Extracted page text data
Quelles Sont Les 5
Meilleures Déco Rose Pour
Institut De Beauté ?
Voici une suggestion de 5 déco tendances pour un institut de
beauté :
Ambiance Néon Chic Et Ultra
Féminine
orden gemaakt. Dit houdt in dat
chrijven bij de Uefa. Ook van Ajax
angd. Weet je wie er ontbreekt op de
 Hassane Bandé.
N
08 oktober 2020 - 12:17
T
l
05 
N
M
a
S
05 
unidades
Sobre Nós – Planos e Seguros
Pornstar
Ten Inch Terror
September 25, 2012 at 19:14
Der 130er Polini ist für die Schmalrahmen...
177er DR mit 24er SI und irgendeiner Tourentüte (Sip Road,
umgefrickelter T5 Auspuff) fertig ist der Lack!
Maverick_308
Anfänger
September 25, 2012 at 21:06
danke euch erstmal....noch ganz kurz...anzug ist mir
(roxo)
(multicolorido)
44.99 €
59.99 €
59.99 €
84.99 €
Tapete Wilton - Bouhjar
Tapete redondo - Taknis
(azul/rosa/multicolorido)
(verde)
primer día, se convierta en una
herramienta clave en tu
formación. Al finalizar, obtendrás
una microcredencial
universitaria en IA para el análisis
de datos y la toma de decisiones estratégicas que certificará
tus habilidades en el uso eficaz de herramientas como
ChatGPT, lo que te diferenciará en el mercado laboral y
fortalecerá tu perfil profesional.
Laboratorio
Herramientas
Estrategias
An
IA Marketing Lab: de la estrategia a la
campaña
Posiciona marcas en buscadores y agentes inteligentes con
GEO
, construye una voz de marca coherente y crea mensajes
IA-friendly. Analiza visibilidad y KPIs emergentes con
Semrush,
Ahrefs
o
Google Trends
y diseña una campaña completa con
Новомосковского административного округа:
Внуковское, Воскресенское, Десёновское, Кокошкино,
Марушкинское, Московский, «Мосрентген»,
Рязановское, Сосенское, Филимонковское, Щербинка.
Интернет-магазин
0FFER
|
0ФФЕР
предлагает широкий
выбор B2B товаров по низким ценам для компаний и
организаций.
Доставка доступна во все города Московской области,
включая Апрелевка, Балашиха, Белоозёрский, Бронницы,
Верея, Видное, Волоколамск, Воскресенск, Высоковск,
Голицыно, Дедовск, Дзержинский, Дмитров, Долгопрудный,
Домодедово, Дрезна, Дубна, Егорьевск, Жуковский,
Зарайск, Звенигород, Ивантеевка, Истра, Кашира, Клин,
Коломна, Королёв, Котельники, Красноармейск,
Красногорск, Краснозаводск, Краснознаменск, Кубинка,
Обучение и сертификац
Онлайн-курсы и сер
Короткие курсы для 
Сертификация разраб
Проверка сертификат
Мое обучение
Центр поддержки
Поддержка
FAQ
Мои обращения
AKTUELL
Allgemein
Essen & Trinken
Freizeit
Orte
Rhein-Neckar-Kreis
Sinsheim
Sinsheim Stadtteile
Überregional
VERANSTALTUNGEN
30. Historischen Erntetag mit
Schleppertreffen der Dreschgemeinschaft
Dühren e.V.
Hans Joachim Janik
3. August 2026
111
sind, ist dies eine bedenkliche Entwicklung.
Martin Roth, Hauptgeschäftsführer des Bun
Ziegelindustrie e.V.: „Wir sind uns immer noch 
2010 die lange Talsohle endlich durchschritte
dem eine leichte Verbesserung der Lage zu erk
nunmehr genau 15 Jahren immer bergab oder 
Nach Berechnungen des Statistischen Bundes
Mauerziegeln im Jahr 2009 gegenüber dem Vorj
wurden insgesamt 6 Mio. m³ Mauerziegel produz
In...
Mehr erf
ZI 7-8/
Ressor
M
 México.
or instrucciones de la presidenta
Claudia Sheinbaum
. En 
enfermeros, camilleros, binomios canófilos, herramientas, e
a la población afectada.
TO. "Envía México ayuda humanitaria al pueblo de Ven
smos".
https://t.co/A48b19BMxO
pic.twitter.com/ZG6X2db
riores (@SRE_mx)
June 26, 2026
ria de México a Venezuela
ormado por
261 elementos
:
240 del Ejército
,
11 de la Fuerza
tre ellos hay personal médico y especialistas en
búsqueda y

* * *

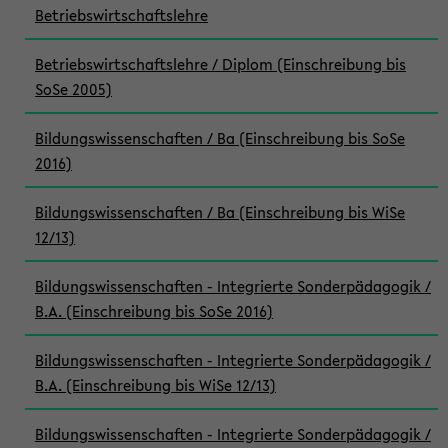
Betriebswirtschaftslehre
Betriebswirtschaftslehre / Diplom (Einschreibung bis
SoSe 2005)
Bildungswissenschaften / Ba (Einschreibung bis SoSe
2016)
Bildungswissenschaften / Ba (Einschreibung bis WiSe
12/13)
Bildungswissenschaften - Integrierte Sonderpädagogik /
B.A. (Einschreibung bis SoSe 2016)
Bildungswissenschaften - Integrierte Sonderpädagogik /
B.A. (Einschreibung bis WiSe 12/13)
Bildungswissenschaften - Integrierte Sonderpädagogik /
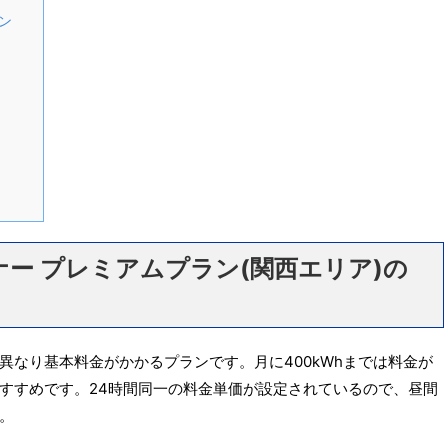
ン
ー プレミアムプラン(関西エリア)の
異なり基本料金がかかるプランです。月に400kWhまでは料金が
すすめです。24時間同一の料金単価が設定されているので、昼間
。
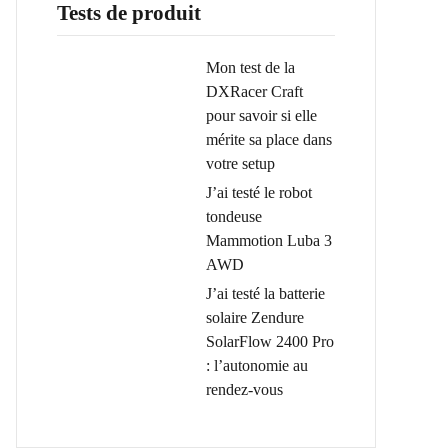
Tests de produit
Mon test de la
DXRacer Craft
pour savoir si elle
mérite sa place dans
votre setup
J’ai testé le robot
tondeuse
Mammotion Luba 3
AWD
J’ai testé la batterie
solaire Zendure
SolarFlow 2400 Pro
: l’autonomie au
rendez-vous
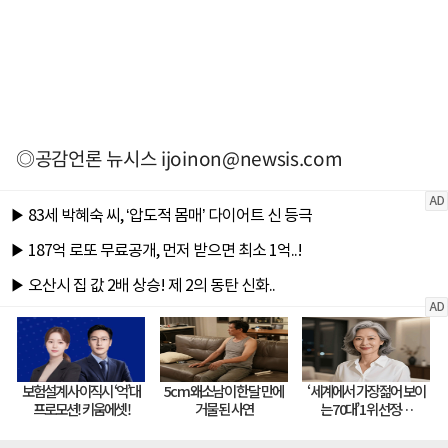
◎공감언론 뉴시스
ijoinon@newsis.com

EXERCISE DESCRIPTION =
Your answer should consist of each line of the data above in which the word "курсы" occurs.

REPLY =
Онлайн-курсы и сер
Короткие курсы для 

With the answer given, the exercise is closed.